But the thing that separates Dawn of the Dead is that it takes Snyder's biggest strengths and contains them, like bottled adrenaline. The script by James Gunn—lightyears away from Guardians of the Galaxy, still in provocateur mode—isn't a beat-for-beat remake of Romero's 1978 film, but it borrows the concept of survivors hunkering down in a shopping mall as the undead gather outside. Chief among them is Ana, police officer Kenneth (Ving Rhames), Andre (Mekhi Phifer) and his pregnant wife Luda (Inna Korobkina), and professional dickhead Steve (Ty Burrell). The film is able to simply establish character by having personalities bounce off each other under high stress, freeing up Snyder to play around with dynamic images. Sometimes it's just a simple bit of weirdness, like an elevator door constantly closing between a gun standoff, ratcheting the tension with every ding. Often, it's much larger; there's one particularly memorable shot of the survivors standing on the mall roof, the camera pulled way the hell back, emphasizing the absolute island-in-the-middle-of-the-ocean levels of isolated these people suddenly are. Later, Snyder makes that metaphor a tad more literal in the film's most striking image, as zombies swarm the survivor's makeshift tank like ocean waves, the vehicle's lights looking like a lost ship in the night. 

dawn-of-the-dead-truck
Image via Universal

That's the thing about Snyder: Even what I might consider the bottom tier of his filmography always contains at least one—and, usually, it's more like a handful—truly jaw-dropping image worthy of a splash page. Superman (Henry Cavill) descending from a golden hour sky to rescue flood victims in Dawn of Justice. Aquaman (Jason Momoa) walking down a dock through raging waves in reverent slow-mo in Justice League. Hell, even Sucker Punch, a movie I genuinely believe deserves its place in the cultural trash heap, works on a get-high-and-watch-it-on-mute level. (An important, undervalued cinematic subgenre.) Where post-Dawn of the Dead Zack Snyder has often struggled is cohering the dark, mythic images in his head into a coherent or relatable story. His skills lie in images and deconstruction, which didn't work for constructing an entire cinematic universe; the story of the early-days DCEU is of a gorgeous, imposing Gothic edifice with not a single human soul living inside. 
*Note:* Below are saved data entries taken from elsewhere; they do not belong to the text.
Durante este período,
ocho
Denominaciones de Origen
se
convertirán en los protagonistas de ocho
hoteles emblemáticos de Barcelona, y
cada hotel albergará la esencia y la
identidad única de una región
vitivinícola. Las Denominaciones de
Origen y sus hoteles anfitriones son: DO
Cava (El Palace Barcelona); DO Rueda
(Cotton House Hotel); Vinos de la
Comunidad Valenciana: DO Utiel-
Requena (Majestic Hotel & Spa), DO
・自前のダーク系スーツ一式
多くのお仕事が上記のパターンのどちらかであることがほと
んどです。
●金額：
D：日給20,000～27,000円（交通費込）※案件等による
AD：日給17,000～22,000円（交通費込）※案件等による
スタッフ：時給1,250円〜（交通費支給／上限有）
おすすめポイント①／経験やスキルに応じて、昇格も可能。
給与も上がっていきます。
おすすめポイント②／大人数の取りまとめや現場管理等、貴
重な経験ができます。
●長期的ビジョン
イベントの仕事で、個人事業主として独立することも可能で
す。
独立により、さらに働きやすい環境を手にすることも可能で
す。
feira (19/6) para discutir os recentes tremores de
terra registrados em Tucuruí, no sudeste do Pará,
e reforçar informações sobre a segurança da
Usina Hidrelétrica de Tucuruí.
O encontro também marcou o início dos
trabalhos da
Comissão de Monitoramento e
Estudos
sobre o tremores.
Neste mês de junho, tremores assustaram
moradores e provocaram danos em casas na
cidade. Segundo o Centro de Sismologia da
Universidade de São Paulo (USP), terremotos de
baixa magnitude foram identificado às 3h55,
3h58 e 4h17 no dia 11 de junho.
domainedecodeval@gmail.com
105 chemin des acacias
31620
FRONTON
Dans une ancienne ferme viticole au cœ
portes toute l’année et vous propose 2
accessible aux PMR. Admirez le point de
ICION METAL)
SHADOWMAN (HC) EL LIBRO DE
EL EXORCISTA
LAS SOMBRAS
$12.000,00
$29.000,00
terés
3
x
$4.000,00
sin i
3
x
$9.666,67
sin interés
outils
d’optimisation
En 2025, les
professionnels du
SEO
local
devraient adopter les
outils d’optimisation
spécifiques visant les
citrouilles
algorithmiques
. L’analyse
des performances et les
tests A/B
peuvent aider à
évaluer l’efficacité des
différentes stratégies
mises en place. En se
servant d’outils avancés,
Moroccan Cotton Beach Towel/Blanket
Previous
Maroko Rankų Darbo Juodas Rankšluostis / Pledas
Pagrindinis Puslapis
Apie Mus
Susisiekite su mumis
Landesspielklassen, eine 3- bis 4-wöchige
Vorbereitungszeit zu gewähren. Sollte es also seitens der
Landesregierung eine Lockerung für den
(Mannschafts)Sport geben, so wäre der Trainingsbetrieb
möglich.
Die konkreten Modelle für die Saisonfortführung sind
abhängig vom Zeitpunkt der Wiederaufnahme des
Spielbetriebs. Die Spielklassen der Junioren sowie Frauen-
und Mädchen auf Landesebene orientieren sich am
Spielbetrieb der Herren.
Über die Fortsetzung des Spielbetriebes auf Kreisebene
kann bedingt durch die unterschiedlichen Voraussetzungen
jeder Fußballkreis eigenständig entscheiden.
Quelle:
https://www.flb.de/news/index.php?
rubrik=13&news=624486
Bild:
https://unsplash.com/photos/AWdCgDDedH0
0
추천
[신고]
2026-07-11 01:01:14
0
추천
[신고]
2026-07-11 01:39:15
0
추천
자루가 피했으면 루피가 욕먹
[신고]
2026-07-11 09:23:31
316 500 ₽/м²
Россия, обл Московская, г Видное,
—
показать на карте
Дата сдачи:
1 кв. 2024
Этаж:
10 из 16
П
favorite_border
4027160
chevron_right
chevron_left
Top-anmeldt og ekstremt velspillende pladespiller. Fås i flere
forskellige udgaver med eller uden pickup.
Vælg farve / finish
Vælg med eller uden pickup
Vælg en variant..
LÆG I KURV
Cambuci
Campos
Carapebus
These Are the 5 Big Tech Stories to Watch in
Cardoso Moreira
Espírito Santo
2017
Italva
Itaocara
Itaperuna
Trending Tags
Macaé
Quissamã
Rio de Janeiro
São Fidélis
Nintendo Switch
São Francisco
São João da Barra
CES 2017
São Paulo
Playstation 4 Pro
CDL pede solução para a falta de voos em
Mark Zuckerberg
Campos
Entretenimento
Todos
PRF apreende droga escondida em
But with Dawn of the Dead, when Snyder was all buzzing ambition years away from becoming Hollywood's most divisive world-builder, the walled-in nature of its chaos allowed room only for Snyder's strengths. We can quibble until the actual apocalypse kicks off about "fast zombies"—I'm pro-sprinting!—but Dawn of the Dead remains Zack Snyder's best movie because it's still the smallest canvas he's been asked to gleefully destroy. And it's not like the unmistakable personality that's run through his entire career is absent, either. There aren't many weeks where I don't think about the ending of Dawn of the Dead at least once. Not just the actual ending, with Jake Weber's Michael watching the survivors sail away alone on a dock with a zombie bite and a pistol in his hand, the bleakest final into-the-sunset shot of all time. No, I mean the mid-credits scene, shot with a hand-held camera, in which every character you thought would make it gets overrun by zombies, a downer of a conclusion that smash-cuts into "Down with the Sickness" by Disturbed. You simply must laugh at the moxie. Zack Snyder gave us all the clues right upfront. Although it doesn't seem like the scale of his ideas will shrink anytime soon—he's recently hinted at a 300 trilogy-ender, a King Arthur epic, and a mystical George Washington adventure—I do wish he'd at least channel the smaller vibe of Dawn of the Dead, absolute chaos surrounding a definite, recognizable core of humanity.